Il fenomeno dei “classici intramontabili” è stato analizzato di recente da Parrot Analytics, che conferma come la sempre viva attenzione per le serie che hanno fatto grandi numeri nel passato – concluse o meno – non è una particolarità italiana, anzi. Nel primo trimestre del 2024, con l’eccezione di Netflix e Apple TV+ – come si è visto, le piattaforme più restie a ospitare titoli di qualche anno fa – tutte le principali piattaforme di streaming hanno visto più della metà della domanda per il proprio catalogo legarsi a show che erano già stati trasmessi in quella che oggi viene definita “tv lineare”, ovvero quella in chiaro più quella via cavo. In USA, naturalmente, c’è da tenere conto di alcuni fenomeni locali, come il fatto che una piattaforma come Max conti soprattutto sugli show di alto livello di HBO, mentre Paramount+ genera fatturato soprattutto dai suoi titoli già trasmessi da Nickelodeon e CBS e Peacock fa la stessa cosa con la NBC e Bravo.
Il rischio della seconda stagione
Come fa notare lo studio, però, questo affidamento ai vecchi titoli rischia di diventare problematico via via che il numero delle nuove serie e dei nuovi show continua a diminuire, non solo in conseguenza del clamoroso sciopero degli sceneggiatori e degli attori di Hollywood dell’anno scorso.
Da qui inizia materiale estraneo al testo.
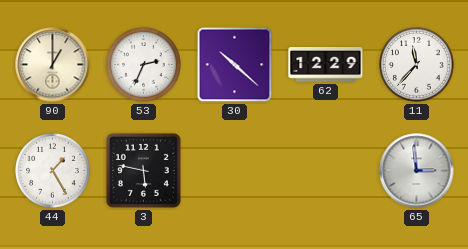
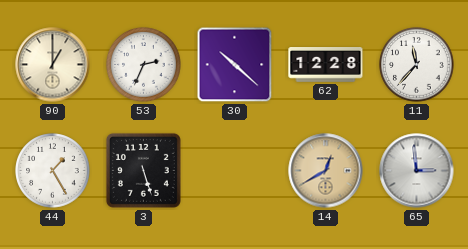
62: 12:29 -> 12:28
3: 5:47 -> 5:27
14: none -> 12:40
C’è anche un altro aspetto, infatti, da considerare: sono sempre di più le serie che non sopravvivono oltre alla prima stagione, anche quando è stato investito parecchio per loro. Un esempio per Disney+ è Willow, che si riprometteva di recuperare i fasti del vecchio film di Ron Howard, magari proponendo un’alternativa più leggera ai pesi massimi del fantasy, The Rings of Power su Prime e Game of Thrones da noi su Sky, ma non è andata così. Cancellato. Così com’è stata annullata una seconda stagione di Morte e altri dettagli, che non ha raggiunto i risultati sperati; e perfino un titolo di grande richiamo e successo come The Gentlemen di Guy Ritchie, pur sperando in una prossima stagione, vede i suoi sceneggiatori e registi usare sempre termini molto cauti: se avremo una nuova possibilità, se la piattaforma ci darà fiducia, se, se, se. Molto più sicuro produrre una nuova stagione di Criminal Minds, che la sua (ampia) fetta di pubblico continuerà ad averla.
Nel dettaglio, negli Stati Uniti il 52% delle serie disponibili sulle principali piattaforme di streaming video on demand (SVOD) ha debuttato nel 2019 o successivamente, il periodo che ha segnato l’inizio della cosiddetta “guerra dello streaming” con il lancio di nuovi concorrenti come Apple TV+, Disney+, Peacock e quello che all’epoca era noto come HBO Max. Nonostante oltre la metà dei titoli su queste piattaforme sia di recente introduzione, questi nuovi programmi rappresentano solamente il 33% della domanda totale. E perfino Netflix fa registrare alte prestazioni con le serie più vecchia presenti nei suoi cataloghi. Sebbene costituiscano solo il 4,5% delle serie disponibili, le serie terminate più di dieci anni fa sono responsabili del 10% della domanda, un risultato tutt’altro che trascurabile considerando il fatturato del colosso.